» **The problem**: For the word "gardenbloomfield", return each line of the data in which it occurs.

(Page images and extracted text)

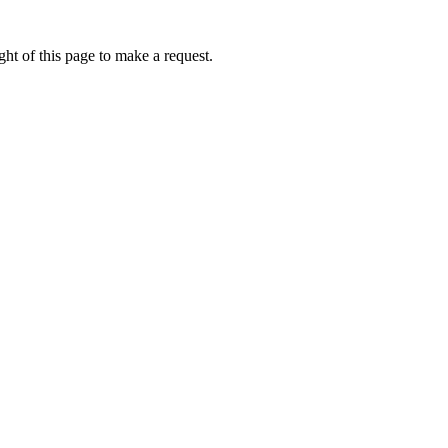
ht of this page to make a request.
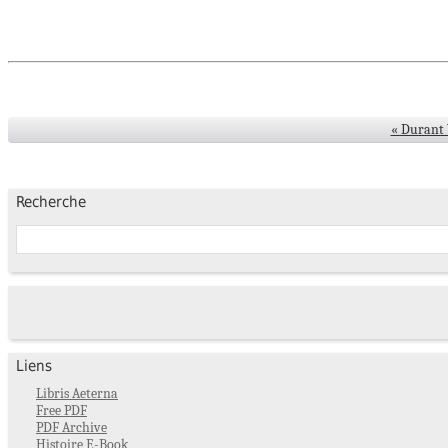
« Durant W
Recherche
Liens
Libris Aeterna
Free PDF
PDF Archive
Histoire E-Book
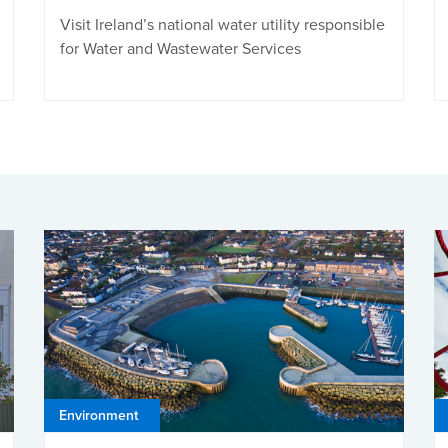
Visit Ireland’s national water utility responsible
for Water and Wastewater Services
Environment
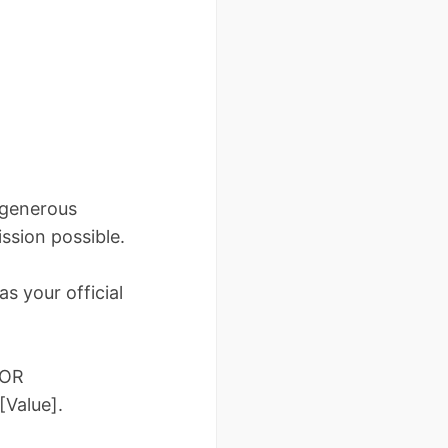
 generous
ssion possible.
s your official
 OR
[Value].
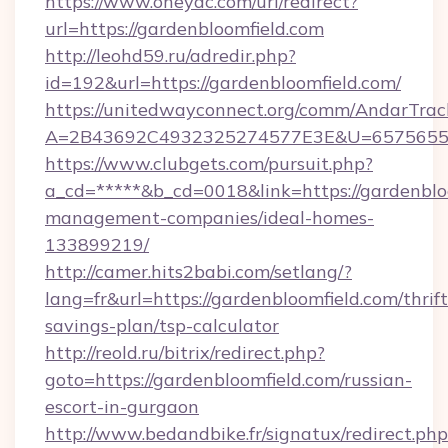
https://www.oneyac.com/url/redirect?
url=https://gardenbloomfield.com
http://leohd59.ru/adredir.php?
id=192&url=https://gardenbloomfield.com/
https://unitedwayconnect.org/comm/AndarTrack
A=2B43692C4932325274577E3E&U=657565563C
https://www.clubgets.com/pursuit.php?
a_cd=*****&b_cd=0018&link=https://gardenblo
management-companies/ideal-homes-
133899219/
http://camer.hits2babi.com/setlang/?
lang=fr&url=https://gardenbloomfield.com/thrift
savings-plan/tsp-calculator
http://reold.ru/bitrix/redirect.php?
goto=https://gardenbloomfield.com/russian-
escort-in-gurgaon
http://www.bedandbike.fr/signatux/redirect.php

» **Your solution**:
url=https://gardenbloomfield.com
id=192&url=https://gardenbloomfield.com/
lang=fr&url=https://gardenbloomfield.com/thrift
goto=https://gardenbloomfield.com/russian-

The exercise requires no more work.